### Exercise directions
What lines below hold the string "that"? Copy them all.

Dataset entries:
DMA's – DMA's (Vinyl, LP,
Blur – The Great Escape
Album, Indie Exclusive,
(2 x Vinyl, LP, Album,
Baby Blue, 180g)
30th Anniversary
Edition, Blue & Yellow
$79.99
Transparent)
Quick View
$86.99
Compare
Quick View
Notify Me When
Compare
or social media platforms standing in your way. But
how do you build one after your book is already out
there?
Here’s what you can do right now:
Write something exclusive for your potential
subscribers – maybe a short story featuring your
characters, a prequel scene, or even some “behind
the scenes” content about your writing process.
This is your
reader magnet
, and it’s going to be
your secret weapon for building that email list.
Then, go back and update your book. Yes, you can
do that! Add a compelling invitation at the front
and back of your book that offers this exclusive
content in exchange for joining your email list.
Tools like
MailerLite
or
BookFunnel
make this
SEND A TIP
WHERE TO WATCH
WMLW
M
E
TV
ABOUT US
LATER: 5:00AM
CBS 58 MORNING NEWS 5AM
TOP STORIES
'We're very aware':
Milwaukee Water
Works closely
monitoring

==

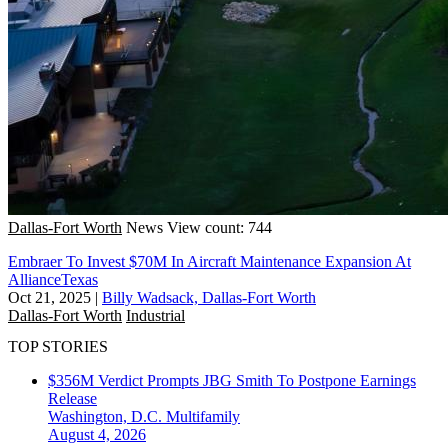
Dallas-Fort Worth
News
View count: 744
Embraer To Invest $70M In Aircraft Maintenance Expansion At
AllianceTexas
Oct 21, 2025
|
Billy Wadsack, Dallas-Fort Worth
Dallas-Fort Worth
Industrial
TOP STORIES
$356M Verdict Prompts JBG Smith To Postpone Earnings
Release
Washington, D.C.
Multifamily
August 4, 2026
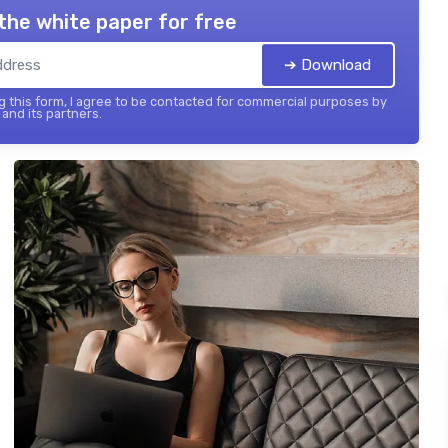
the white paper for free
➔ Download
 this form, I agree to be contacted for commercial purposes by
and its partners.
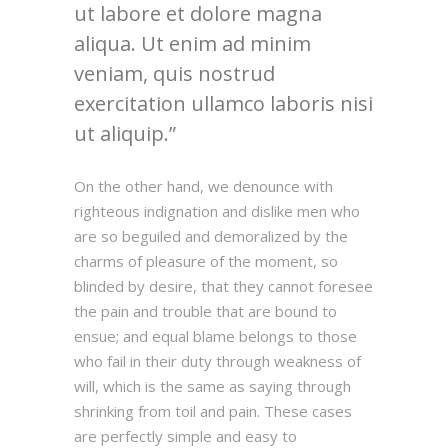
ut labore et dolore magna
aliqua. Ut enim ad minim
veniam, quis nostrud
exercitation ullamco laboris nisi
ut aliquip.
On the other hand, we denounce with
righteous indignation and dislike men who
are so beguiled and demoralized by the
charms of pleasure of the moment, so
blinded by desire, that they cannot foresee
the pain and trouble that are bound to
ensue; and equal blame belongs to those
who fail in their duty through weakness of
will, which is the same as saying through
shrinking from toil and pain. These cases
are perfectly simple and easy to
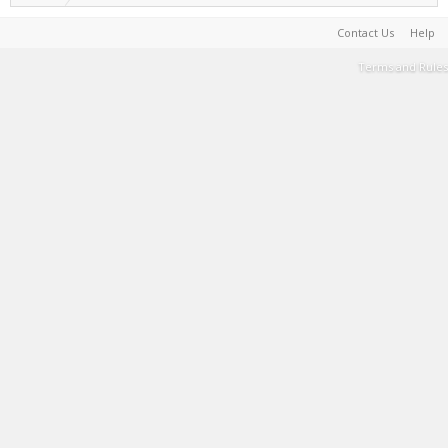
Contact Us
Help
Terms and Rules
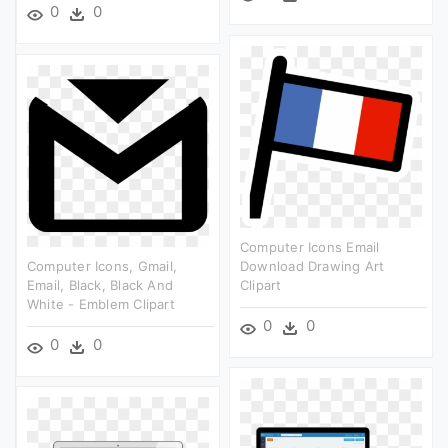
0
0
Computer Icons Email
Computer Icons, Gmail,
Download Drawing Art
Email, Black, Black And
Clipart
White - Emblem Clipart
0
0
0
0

### Result below
your secret weapon for building that email list.
do that! Add a compelling invitation at the front
and back of your book that offers this exclusive
blinded by desire, that they cannot foresee
the pain and trouble that are bound to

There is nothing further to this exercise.